WORK ORDER = Can the lines below, from the one that holds "sperimentazione di nuove idee, sempre" to the very end, be echoed exactly, with both ends included and no pictures?

(Stored data entries)
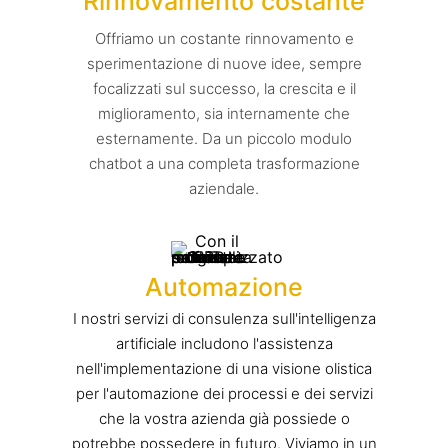
Rinnovamento costante
Offriamo un costante rinnovamento e
sperimentazione di nuove idee, sempre
focalizzati sul successo, la crescita e il
miglioramento, sia internamente che
esternamente. Da un piccolo modulo
chatbot a una completa trasformazione
aziendale.
Automazione
I nostri servizi di consulenza sull'intelligenza
artificiale includono l'assistenza
nell'implementazione di una visione olistica
per l'automazione dei processi e dei servizi
che la vostra azienda già possiede o
potrebbe possedere in futuro. Viviamo in un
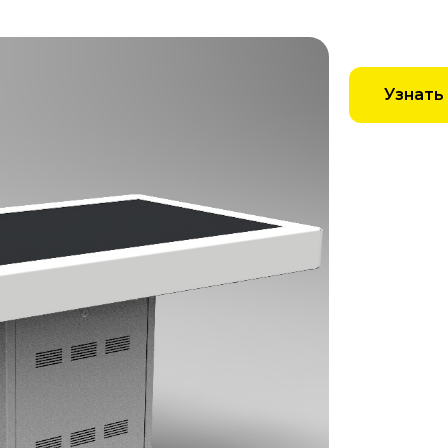
Узнать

RESPONSE =
sperimentazione di nuove idee, sempre
focalizzati sul successo, la crescita e il
miglioramento, sia internamente che
esternamente. Da un piccolo modulo
chatbot a una completa trasformazione
aziendale.
Automazione
I nostri servizi di consulenza sull'intelligenza
artificiale includono l'assistenza
nell'implementazione di una visione olistica
per l'automazione dei processi e dei servizi
che la vostra azienda già possiede o
potrebbe possedere in futuro. Viviamo in un
Узнать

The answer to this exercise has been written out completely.